Politics didn’t use to be like this. Our MPs didn’t need to witter on about magical beings because, for the most part, the debate was reasonably well grounded in reality.
The best that can be said about Theresa May’s deal is that it is a pragmatic compromise. The trouble is almost everyone seems to hate it and only last week it suffered the biggest Commons defeat for a Government in modern history.
Yesterday was billed as the unveiling of Plan B, but, as Conservative MP Sarah Wollaston pointed out, “it’s like last week’s vote never happened. Plan B is Plan A.” Just as the need to get real about Brexit is becoming increasingly pressing, the Prime Minister appears to be entering her own fantasy story in the belief she will triumph heroically in the end. In her speech, she said she would “reach out beyond this House and engage more deeply with businesses, civil society and trade unions”. But all that should have been done and dusted months ago – it is the people inside the House that May needs to convince.

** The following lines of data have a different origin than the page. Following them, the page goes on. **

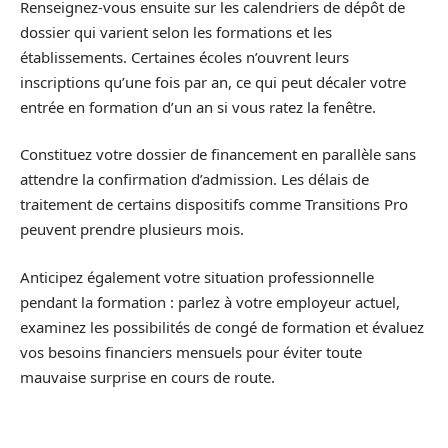
Renseignez-vous ensuite sur les calendriers de dépôt de
dossier qui varient selon les formations et les
établissements. Certaines écoles n’ouvrent leurs
inscriptions qu’une fois par an, ce qui peut décaler votre
entrée en formation d’un an si vous ratez la fenêtre.
Constituez votre dossier de financement en parallèle sans
attendre la confirmation d’admission. Les délais de
traitement de certains dispositifs comme Transitions Pro
peuvent prendre plusieurs mois.
Anticipez également votre situation professionnelle
pendant la formation : parlez à votre employeur actuel,
examinez les possibilités de congé de formation et évaluez
vos besoins financiers mensuels pour éviter toute
mauvaise surprise en cours de route.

She knows the depth of their opposition to her deal, but casually dismissed calls for a second referendum, saying she did not “believe” there was a majority in the Commons for one. Yet it appears to be the only sensible option left if MPs will not support the Government’s Brexit plan. Of course, the default position under current legislation is a no-deal Brexit. This means the hardcore of mostly Tory MPs who support that outcome – much courted by May – are now never going to vote for her deal. They just have to wait, do everything they can to ensure the current Commons impasse continues, and they will get what they want.
So May is now reliant on Remainers on both sides of the House coming to the conclusion they must back a Government which has largely ignored their views to prevent a potential catastrophe. This is an extraordinarily large gamble to take. In the latest of many warnings about how bad no-deal could be, the CBI said it may eventually cost the Scottish economy £14 billion a year.
It is often said there is no majority in the Commons for no-deal. And yet, unless our politicians get real and quickly, that is what is precisely what is going to happen.